Standing in the way between the port and larger ships, historically, has been the Bayonne Bridge, which connects Bayonne, New Jersey and Staten Island, New York. While ships have grown in size, the bridge has remained the same for nearly 90 years.
That was until the Port Authority of New York and New Jersey spent $1.7 billion to raise the bridge’s roadway to allow larger ships to pass underneath. The new clearance of the bridge is now 215 feet and ships as large as 18,000 TEUs can pass underneath.
The port has been seeing a steady stream of larger and larger ships ever since. The CMA CGM Brazil broke the port’s record in September, only to have the CMA CGM Marco Polo break it again in May.
The CMA CGM Marco Polo is considered a “New Panamax” ship since it’s greater than 12,500 TEUs. Standard “Panamax” ships were once the largest ships that the Panama Canal could accommodate until larger locks were added in the 2010s.
Containers are stacked up on top of each other 200 feet high, with even more below deck.
During offloading, a constant flow of these intermediary trucks approach the ship to receive containers.
Containers are plucked from the ship by a crane that’s operated by a longshoreman sitting 200 feet off of the ground.
The longshoreman has an overhead view to make collecting the containers easier.
The massive containers are quickly whisked through the air by the crane as if weightless.
The longshoreman then lowers the crane, aligning the container with the truck below.
Once it’s dropped onto the truck, the container is secured and the truck drives off.

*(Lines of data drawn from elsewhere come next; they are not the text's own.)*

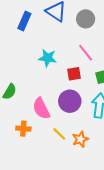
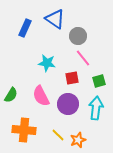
gray circle: (86, 19) -> (78, 36), moved
pink semicircle: (41, 109) -> (41, 96), moved
orange cross: (23, 129) -> (24, 130), size x1.6

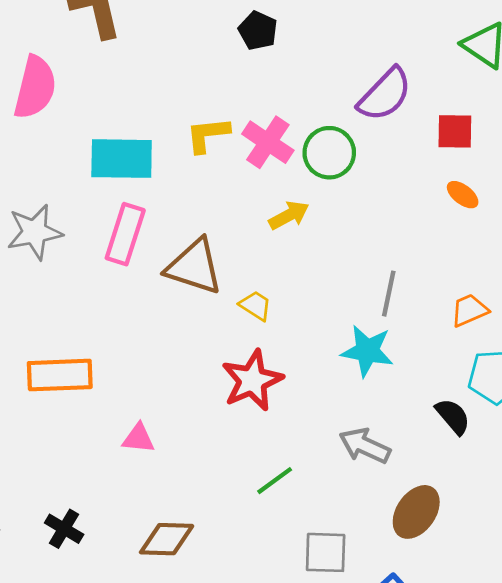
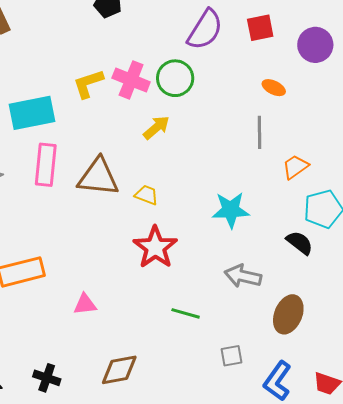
red square: (455, 131) -> (260, 28), moved
gray line: (389, 294) -> (259, 132), moved
green line: (275, 481) -> (186, 313), turned 64
gray square: (326, 552) -> (231, 356), size x0.7

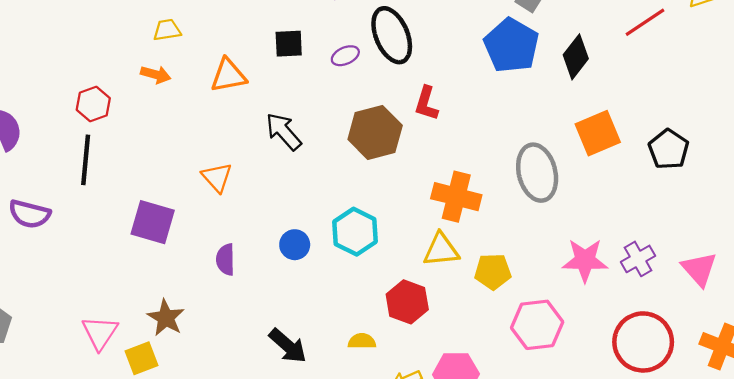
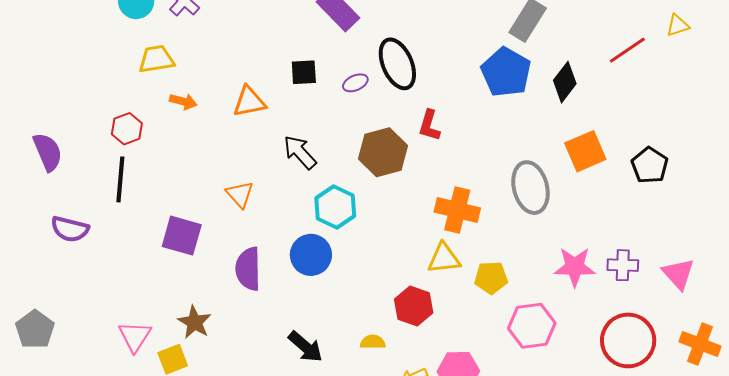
yellow trapezoid: (167, 30) -> (156, 59), moved, size x1.4
cyan hexagon: (355, 232) -> (335, 207), moved
blue circle: (295, 245) -> (311, 255), size x1.5
purple semicircle: (225, 259) -> (248, 269), size x1.5
purple cross: (638, 259) -> (623, 265), turned 32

It’s less than 30 seconds from the time the container is secured until the time the truck is on its way.
The process continues until all of the containers are offloaded.
The ship then receives a new load of containers to transport to the other side of the world. Foreign-flagged ships can’t move goods between two US ports under the Jones Act.
Exports from the US include cotton, forest products, agricultural supplies, and foodstuffs, to name a few.
Around 4,700 containers are being dropped and loaded, just under one-third of the CMA CGM Marco Polo’s total capacity.
From the bridge of the Marco Polo, it’s containers for as far as the eye can see. The Port of New York and New Jersey never shut down operations during the pandemic.
Larger ships coming to the port also requires larger cranes.
The APM Terminals-operated cranes services the Marco Polo are a staggering 209 feet tall.
A maximum of seven cranes was assigned to the Marco Polo at its peak to help expedite the unloading process.
Not every container is searched by US Customs and Border Protection when they enter the country. The agency instead uses complex algorithms to detect anomalies that prompt searches.
Inspectors, for example, can look at the weight of a container and see if it matches up with the cargo listed on a manifest. If it doesn’t, that prompts a search.
Human smuggling isn’t a major issue on the East Coast compared to the West Coast, which has closer proximity to Asia, but ships do have to be on the lookout for stowaways.
Now that the Port of New York and New Jersey has proven it can handle larger ships, it’s only a matter of time before the record set by the Marco Polo will be shattered.
And New York Harbor will continue to receive some of the largest ships in the world.